WHAT IS REQUIRED: Find each line below that includes "page", then copy it.
---------- DATASET ENTRIES ----------
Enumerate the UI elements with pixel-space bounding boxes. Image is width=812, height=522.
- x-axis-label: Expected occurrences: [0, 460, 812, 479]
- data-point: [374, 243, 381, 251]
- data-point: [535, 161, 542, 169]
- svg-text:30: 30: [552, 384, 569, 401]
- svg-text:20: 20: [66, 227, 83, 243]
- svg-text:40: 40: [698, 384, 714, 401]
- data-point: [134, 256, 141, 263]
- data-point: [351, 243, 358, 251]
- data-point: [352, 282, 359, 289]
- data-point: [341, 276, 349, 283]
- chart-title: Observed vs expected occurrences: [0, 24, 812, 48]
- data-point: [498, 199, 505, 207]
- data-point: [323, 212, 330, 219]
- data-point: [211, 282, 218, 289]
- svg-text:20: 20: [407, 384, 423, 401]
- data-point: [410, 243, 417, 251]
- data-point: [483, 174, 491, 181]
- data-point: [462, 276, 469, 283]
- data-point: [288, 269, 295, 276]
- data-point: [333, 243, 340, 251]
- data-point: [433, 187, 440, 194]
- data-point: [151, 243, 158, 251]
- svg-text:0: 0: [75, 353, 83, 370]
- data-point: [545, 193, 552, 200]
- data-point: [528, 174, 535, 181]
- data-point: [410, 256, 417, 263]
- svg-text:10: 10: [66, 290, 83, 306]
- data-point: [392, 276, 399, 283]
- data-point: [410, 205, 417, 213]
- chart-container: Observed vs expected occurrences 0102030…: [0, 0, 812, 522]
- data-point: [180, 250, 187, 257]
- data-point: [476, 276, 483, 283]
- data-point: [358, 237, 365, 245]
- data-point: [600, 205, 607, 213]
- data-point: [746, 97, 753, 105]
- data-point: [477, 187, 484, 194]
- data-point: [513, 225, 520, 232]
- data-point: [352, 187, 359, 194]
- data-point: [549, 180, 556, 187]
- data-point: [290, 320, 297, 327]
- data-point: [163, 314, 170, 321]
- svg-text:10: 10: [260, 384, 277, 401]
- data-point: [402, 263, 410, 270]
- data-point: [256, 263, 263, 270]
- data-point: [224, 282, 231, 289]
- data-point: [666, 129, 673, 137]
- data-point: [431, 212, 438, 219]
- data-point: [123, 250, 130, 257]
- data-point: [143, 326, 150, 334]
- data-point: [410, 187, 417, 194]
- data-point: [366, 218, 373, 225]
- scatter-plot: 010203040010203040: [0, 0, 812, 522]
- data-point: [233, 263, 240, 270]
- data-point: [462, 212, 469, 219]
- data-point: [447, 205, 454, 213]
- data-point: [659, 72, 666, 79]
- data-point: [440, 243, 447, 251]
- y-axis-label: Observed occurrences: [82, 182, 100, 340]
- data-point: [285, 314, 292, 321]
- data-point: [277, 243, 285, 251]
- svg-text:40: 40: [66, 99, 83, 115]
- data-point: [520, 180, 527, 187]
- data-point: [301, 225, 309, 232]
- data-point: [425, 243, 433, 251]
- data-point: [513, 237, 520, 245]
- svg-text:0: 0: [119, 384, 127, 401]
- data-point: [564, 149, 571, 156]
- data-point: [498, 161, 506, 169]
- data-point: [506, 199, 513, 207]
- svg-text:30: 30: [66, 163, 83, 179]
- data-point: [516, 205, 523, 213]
----------
---------- DATASET ENTRIES ----------
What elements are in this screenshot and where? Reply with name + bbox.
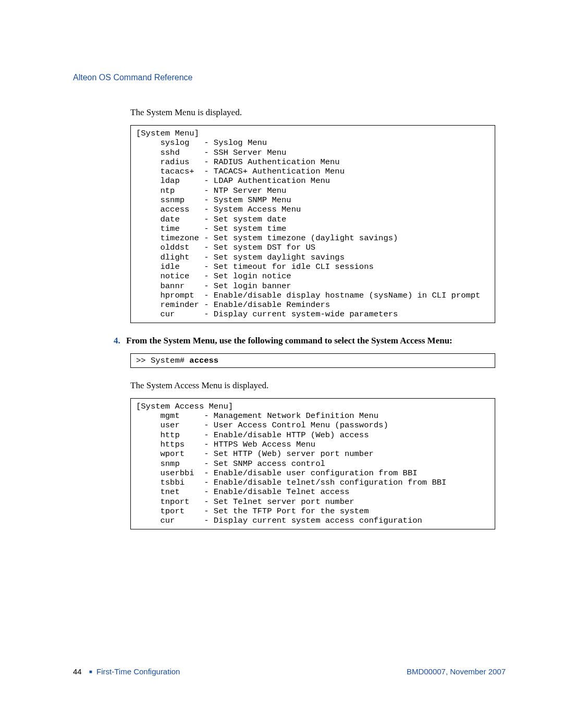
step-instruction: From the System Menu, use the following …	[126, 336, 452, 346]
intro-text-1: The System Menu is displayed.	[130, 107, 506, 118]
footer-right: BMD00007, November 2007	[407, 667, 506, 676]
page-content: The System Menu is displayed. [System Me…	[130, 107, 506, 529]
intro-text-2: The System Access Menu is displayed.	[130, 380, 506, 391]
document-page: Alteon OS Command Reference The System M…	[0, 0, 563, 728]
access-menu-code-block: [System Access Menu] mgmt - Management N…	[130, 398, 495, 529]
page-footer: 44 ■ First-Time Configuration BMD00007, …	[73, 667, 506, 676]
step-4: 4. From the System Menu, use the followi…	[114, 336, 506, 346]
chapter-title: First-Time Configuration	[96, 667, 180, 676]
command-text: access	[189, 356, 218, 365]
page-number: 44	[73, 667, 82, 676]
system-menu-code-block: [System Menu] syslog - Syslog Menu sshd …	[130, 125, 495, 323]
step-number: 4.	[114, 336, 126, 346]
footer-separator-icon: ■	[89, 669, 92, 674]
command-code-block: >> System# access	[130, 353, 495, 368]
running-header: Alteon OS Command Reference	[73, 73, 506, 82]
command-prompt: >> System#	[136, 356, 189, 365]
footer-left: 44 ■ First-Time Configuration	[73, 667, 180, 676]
----------
FINISHED TASK:
page-content: The System Menu is displayed. [System Me…	[130, 107, 506, 529]
document-page: Alteon OS Command Reference The System M…	[0, 0, 563, 728]
page-footer: 44 ■ First-Time Configuration BMD00007, …	[73, 667, 506, 676]
page-number: 44	[73, 667, 82, 676]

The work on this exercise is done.